In einem anderen Modul bekommen die Mitarbeiter eine Art monatliches steuerfreies Taschengeld, das sie bei verschiedenen regionalen Partnern ausgeben können: Restaurants, Bars, Fitnessstudios oder kulturelle Anbieter, die become.1 vor Ort zusammenstellt. Die Abwicklung und Bezahlung läuft komplett über die become.1-Plattform. „Bei der Auswahl kann die Belegschaft über eine Umfrage direkt einbezogen werden, damit die Angebote wirklich zu ihren Bedürfnissen passen“, erklärt Villhauer. Für Kunden im Raum Heidelberg habe man inzwischen ein Netz mit rund 100 Partnerfirmen aufgebaut, auch in Freiburg und Stuttgart kooperiere man schon mit Partnern.
Mit dem Wunsch, ein Unternehmen zu gründen, haben sich die beiden schon vor einigen Jahren während ihres Studiums in Ludwigshafen beschäftigt. „Wir haben mit vielen Ideen jongliert, aber da ist damals nichts daraus geworden“, erinnert sich Wambsganss. Nach ihrem Abschluss fingen beide deshalb erst einmal als Angestellte bei verschiedenen Unternehmen an: Villhauer bei PWC in Frankfurt, Wambsganss bei Salesforce in Irland.

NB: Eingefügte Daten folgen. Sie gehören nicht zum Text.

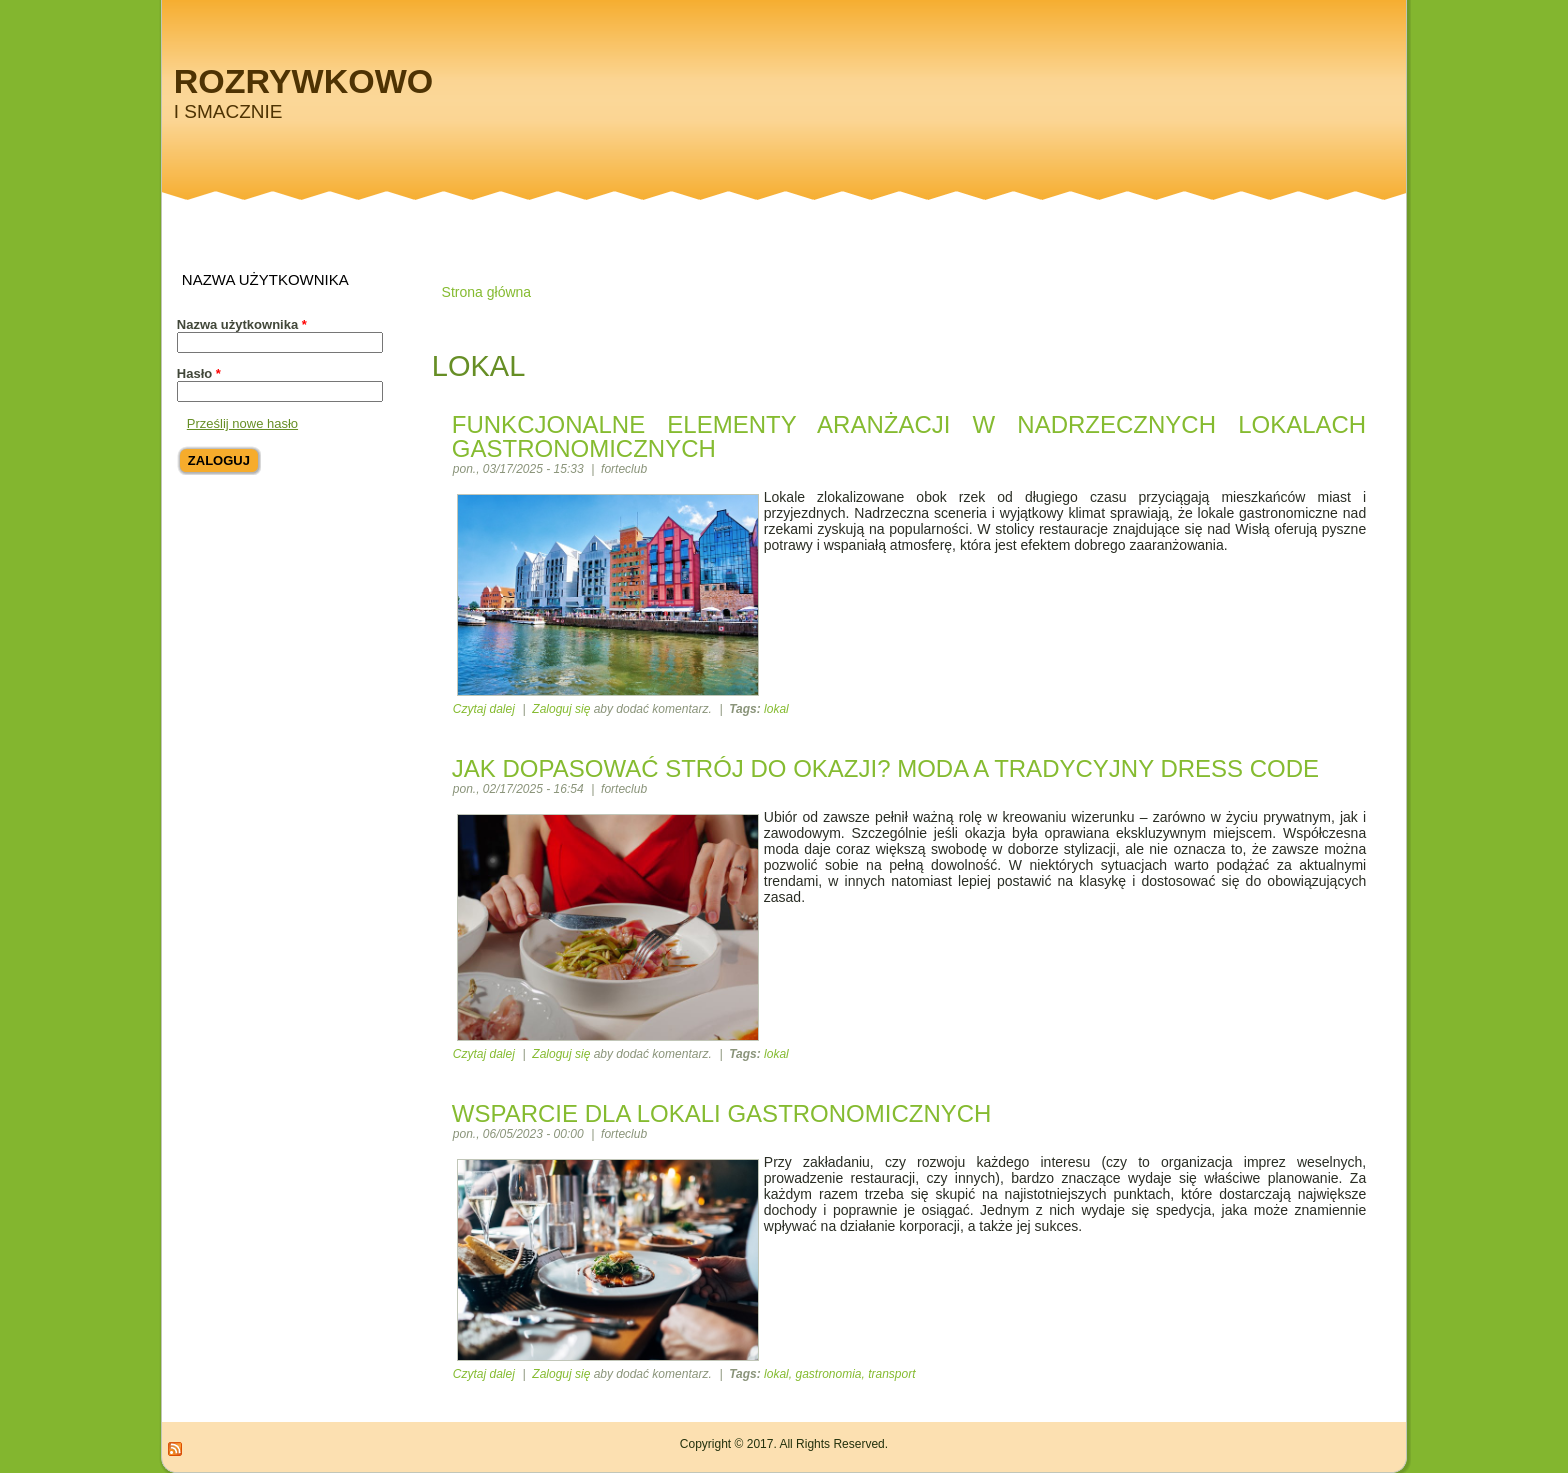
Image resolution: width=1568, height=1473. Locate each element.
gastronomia (828, 1374)
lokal (776, 709)
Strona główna (487, 292)
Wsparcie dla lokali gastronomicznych (722, 1113)
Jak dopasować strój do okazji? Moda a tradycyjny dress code (885, 768)
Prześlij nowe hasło (242, 423)
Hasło (199, 373)
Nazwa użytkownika (242, 324)
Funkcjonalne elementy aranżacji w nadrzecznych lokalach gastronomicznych (909, 436)
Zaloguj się (561, 709)
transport (891, 1374)
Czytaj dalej (484, 709)
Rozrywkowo (303, 81)
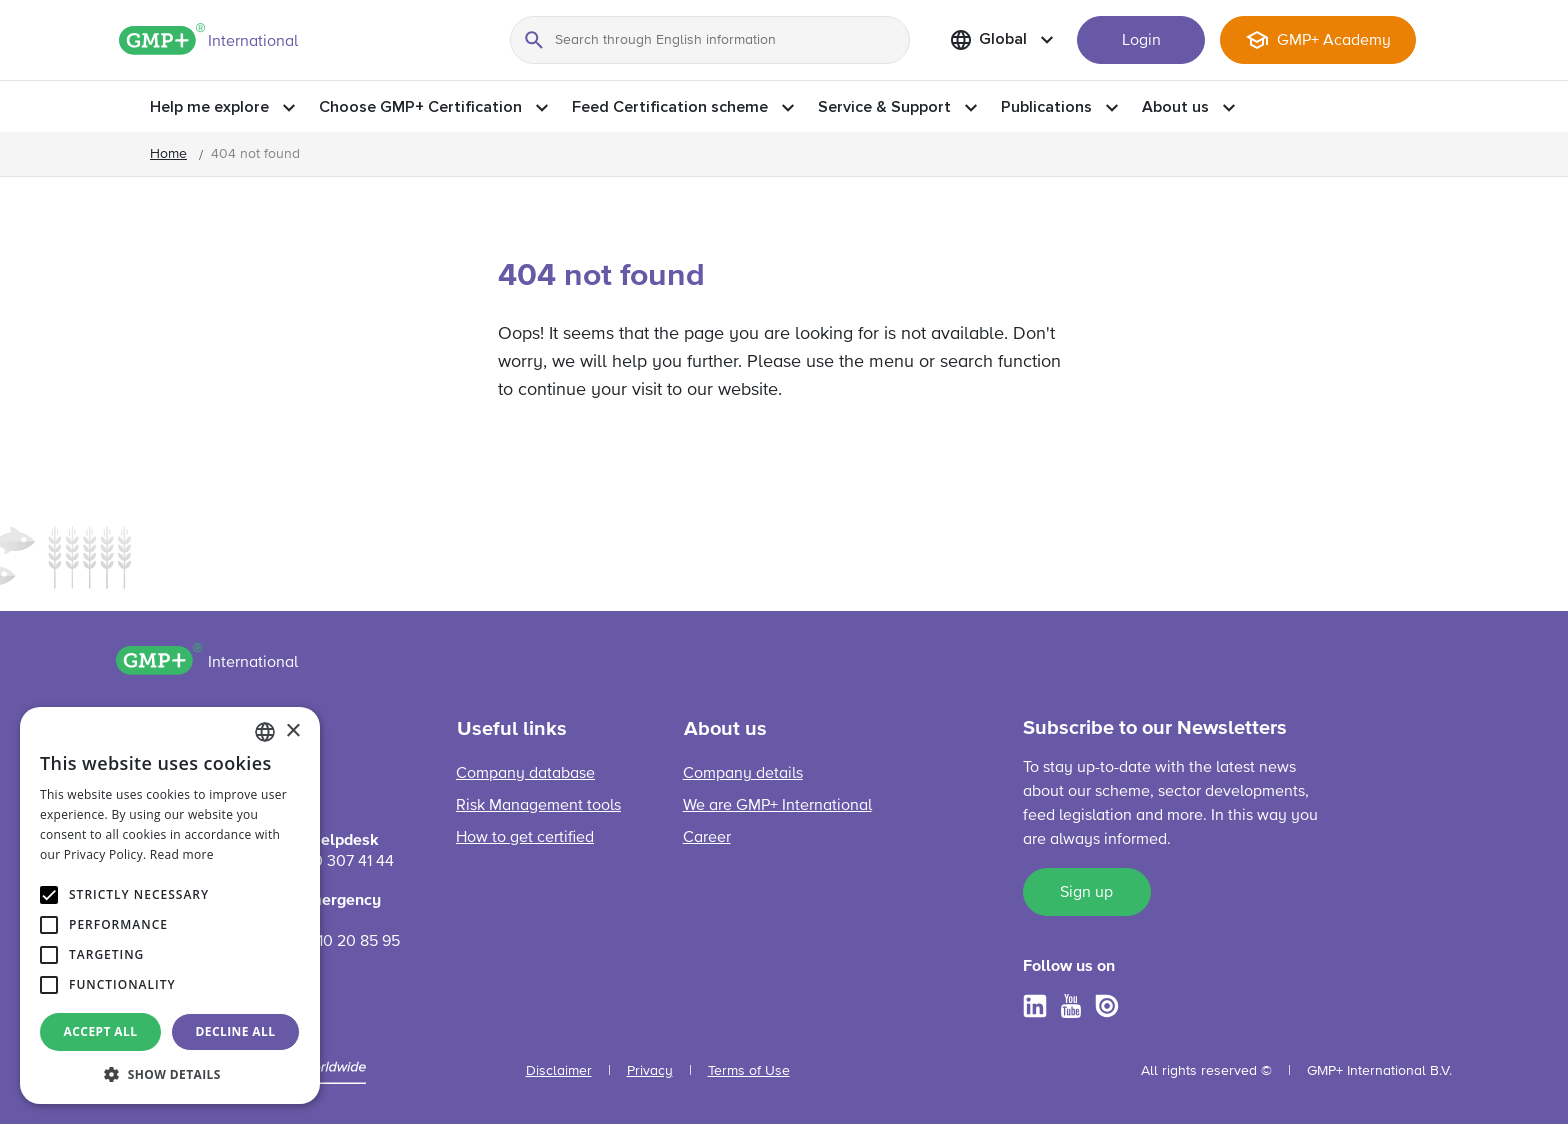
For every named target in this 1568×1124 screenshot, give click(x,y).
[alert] (170, 905)
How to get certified (525, 838)
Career (707, 838)
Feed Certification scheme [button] (670, 107)
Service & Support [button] (884, 107)
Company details (743, 774)
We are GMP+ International (777, 806)
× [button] (292, 731)
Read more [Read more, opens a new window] (182, 854)
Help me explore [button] (209, 107)
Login (1141, 41)
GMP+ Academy (1334, 41)
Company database (525, 774)
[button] (170, 1074)
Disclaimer (559, 1071)
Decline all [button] (236, 1031)
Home (168, 154)
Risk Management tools (538, 806)
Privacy (650, 1071)
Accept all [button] (101, 1031)
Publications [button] (1046, 107)
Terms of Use (749, 1071)
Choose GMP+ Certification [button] (420, 107)
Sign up (1086, 893)
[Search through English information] (710, 40)
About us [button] (1175, 107)
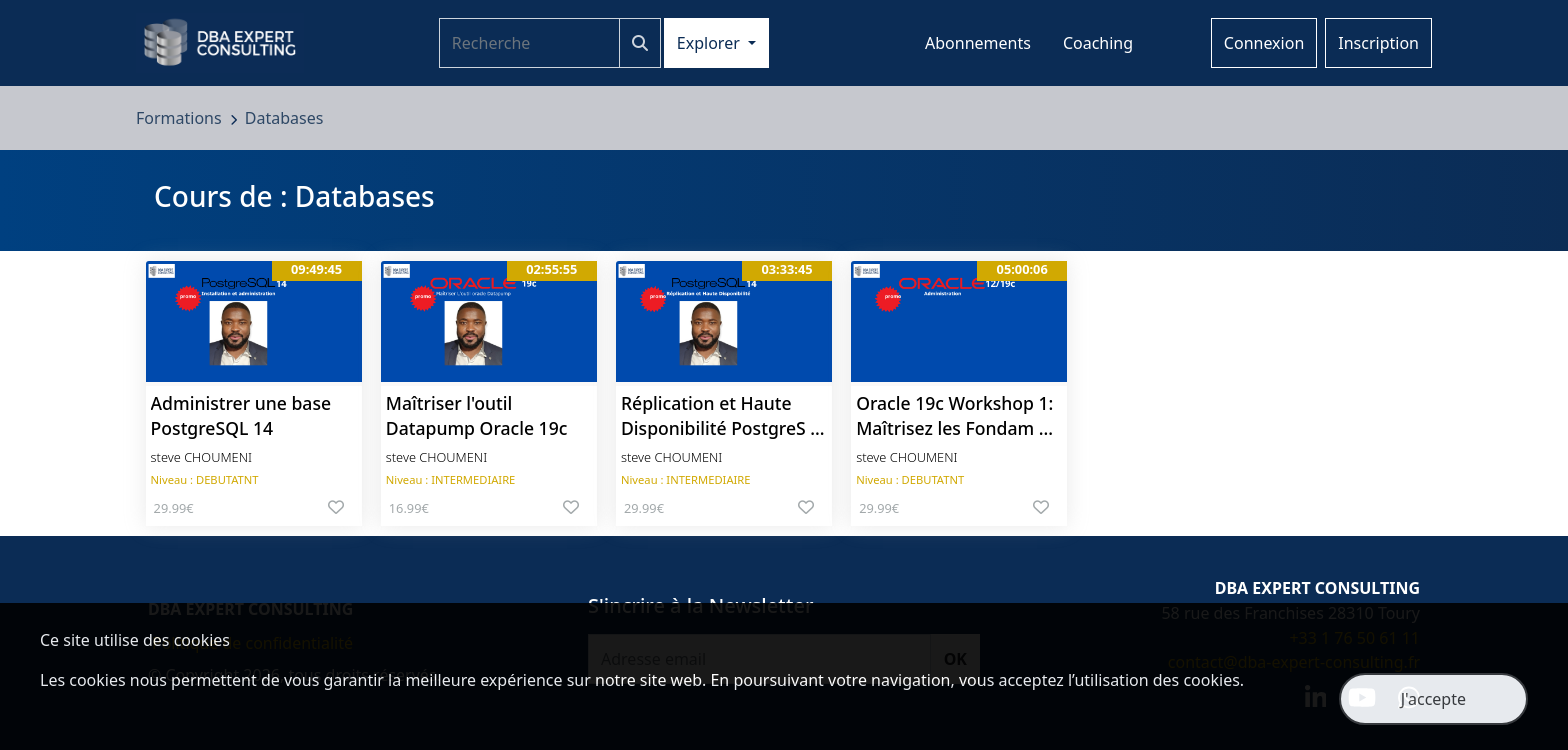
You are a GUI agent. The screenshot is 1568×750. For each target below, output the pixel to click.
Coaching (1098, 43)
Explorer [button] (710, 43)
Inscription (1378, 43)
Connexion (1264, 43)
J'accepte (1433, 699)
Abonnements (978, 43)
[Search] (529, 43)
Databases (284, 118)
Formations (181, 118)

Neue Finanzierungsrunde geplant
Dort besuchte ihn Villhauer - und beim Bier abends im Pub entstand schließlich die Idee zu become.1. „Wir haben uns darüber unterhalten, dass in Konzernen großer Leistungsdruck herrscht, diese Firmen aber gleichzeitig die Ressourcen haben, um ihren Mitarbeitenden einen Ausgleich anzubieten. Unsere These war, dass das für kleinere Unternehmen genauso Sinn machen würde, sie aber oft nicht genügend Kapazitäten haben. So kam der Gedanke, dafür ein digitales Angebot zu entwickeln.“
Um zu überprüfen, ob dafür tatsächlich Bedarf besteht, mieteten die beiden kurzerhand für eine Woche eine Ferienwohnung im Schwarzwald - und klemmten sich dort ans Telefon. „Wir haben Mittelständler in Heidelberg und Umgebung angerufen, ihnen von unserer Idee erzählt und gefragt, ob Sie bereit für einen Austausch wären. Die Resonanz war super. Nach zwei Tagen haben wir aufgehört, Termine zu vereinbaren, weil es sonst zu viel geworden wäre.“
Im März 2020 waren die beiden schließlich auch technisch startklar - dann kam die Pandemie und die gerade neu gewonnen Kunden gingen erst einmal auf die Bremse. „Das hat im Geldbeutel schon wehgetan, zumal wir uns am Anfang nur über Ersparnisse und einen privaten Kredit finanziert haben“, sagt Villhauer. „Gleichzeitig hat uns die Zwangspause genutzt, weil wir in der Zeit unser Angebot erweitert haben. Dadurch stehen wir jetzt auf breiteren Füßen.“
Seit August 2020 ist das Start-up nun tatsächlich am Markt - und auf Wachstumskurs. Knapp 50 Kunden hat become.1 nach eigenen Angaben inzwischen, das Team ist auf elf Mitarbeitende gewachsen. „Im Moment stellen wir weitere Vertriebler ein, um zu skalieren“, sagt Wambsganss. Dafür wollen die beiden Gründer auch neues Kapital suchen: Nachdem sie im Januar bereits 200 000 Euro bei Business Angels eingesammelt haben, ist für Anfang 2022 eine weitere Finanzierungsrunde geplant.